# Extracted page text data
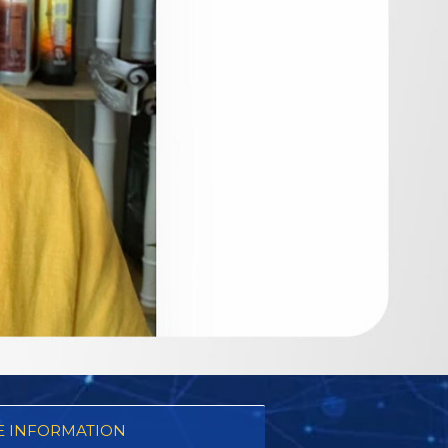
 INFORMATION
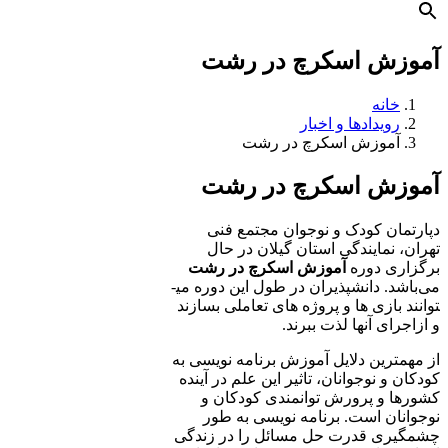
آموزش اسکرچ در رشت
خانه
رویدادها و اخبار
آموزش اسکرچ در رشت
آموزش اسکرچ
در رشت
دپارتمان کودک و نوجوان مجتمع فنی
تهران، نمایندگی استان گیلان در حال
برگزاری دوره
آموزش اسکرچ در رشت
می‌باشد. دانشپذیران در طول این دوره می­
توانند بازی­­ ها و پروژه­ های تعاملی بسازند
و ازاجرای آنها لذت ببرند.
از مهمترین دلایل آموزش برنامه­ نویسی به
کودکان و نوجوانان، تاثیر این علم در آینده
کشورها و پرورش توانمندی کودکان و
نوجوانان است. برنامه ­نویسی به طور
چشم­گیری قدرت حل مسائل را در زندگی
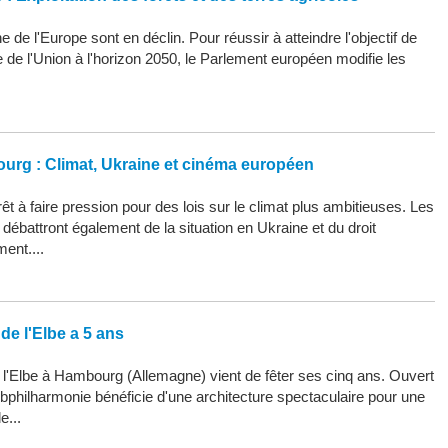
 de l'Europe sont en déclin. Pour réussir à atteindre l'objectif de
ue de l'Union à l'horizon 2050, le Parlement européen modifie les
ourg : Climat, Ukraine et cinéma européen
êt à faire pression pour des lois sur le climat plus ambitieuses. Les
ébattront également de la situation en Ukraine et du droit
ment....
de l'Elbe a 5 ans
 l'Elbe à Hambourg (Allemagne) vient de fêter ses cinq ans. Ouvert
Elbphilharmonie bénéficie d'une architecture spectaculaire pour une
e...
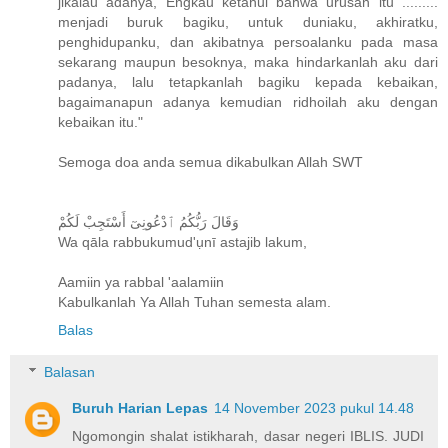
jikalau adanya, Engkau ketahui bahwa urusan itu .........
menjadi buruk bagiku, untuk duniaku, akhiratku,
penghidupanku, dan akibatnya persoalanku pada masa
sekarang maupun besoknya, maka hindarkanlah aku dari
padanya, lalu tetapkanlah bagiku kepada kebaikan,
bagaimanapun adanya kemudian ridhoilah aku dengan
kebaikan itu."
Semoga doa anda semua dikabulkan Allah SWT
وَقَالَ رَبُّكُمُ ٱدْعُونِىٓ أَسْتَجِبْ لَكُمْ
Wa qāla rabbukumud'ụnī astajib lakum,
Aamiin ya rabbal 'aalamiin
Kabulkanlah Ya Allah Tuhan semesta alam.
Balas
Balasan
Buruh Harian Lepas
14 November 2023 pukul 14.48
Ngomongin shalat istikharah, dasar negeri IBLIS. JUDI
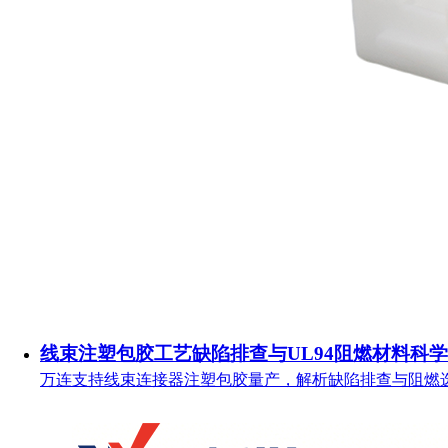
线束注塑包胶工艺缺陷排查与UL94阻燃材料科
万连支持线束连接器注塑包胶量产，解析缺陷排查与阻燃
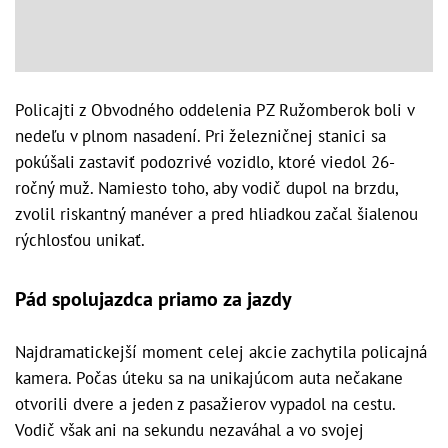
Policajti z Obvodného oddelenia PZ Ružomberok boli v
nedeľu v plnom nasadení. Pri železničnej stanici sa
pokúšali zastaviť podozrivé vozidlo, ktoré viedol 26-
ročný muž. Namiesto toho, aby vodič dupol na brzdu,
zvolil riskantný manéver a pred hliadkou začal šialenou
rýchlosťou unikať.
Pád spolujazdca priamo za jazdy
Najdramatickejší moment celej akcie zachytila policajná
kamera. Počas úteku sa na unikajúcom auta nečakane
otvorili dvere a jeden z pasažierov vypadol na cestu.
Vodič však ani na sekundu nezaváhal a vo svojej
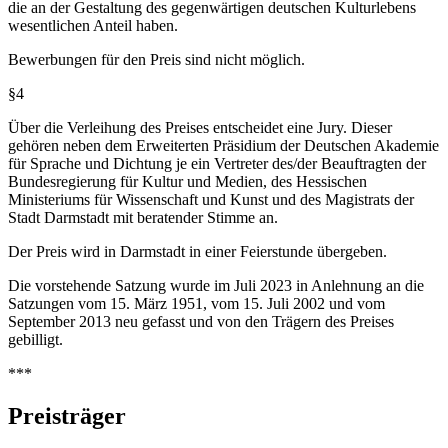
die an der Gestaltung des gegenwärtigen deutschen Kulturlebens
wesentlichen Anteil haben.
Bewerbungen für den Preis sind nicht möglich.
§4
Über die Verleihung des Preises entscheidet eine Jury. Dieser
gehören neben dem Erweiterten Präsidium der Deutschen Akademie
für Sprache und Dichtung je ein Vertreter des/der Beauftragten der
Bundesregierung für Kultur und Medien, des Hessischen
Ministeriums für Wissenschaft und Kunst und des Magistrats der
Stadt Darmstadt mit beratender Stimme an.
Der Preis wird in Darmstadt in einer Feierstunde übergeben.
Die vorstehende Satzung wurde im Juli 2023 in Anlehnung an die
Satzungen vom 15. März 1951, vom 15. Juli 2002 und vom
September 2013 neu gefasst und von den Trägern des Preises
gebilligt.
***
Preisträger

# What you should do
Bring together each line above where the string "Preises" turns up.

# Answer for this exercise
Über die Verleihung des Preises entscheidet eine Jury. Dieser
September 2013 neu gefasst und von den Trägern des Preises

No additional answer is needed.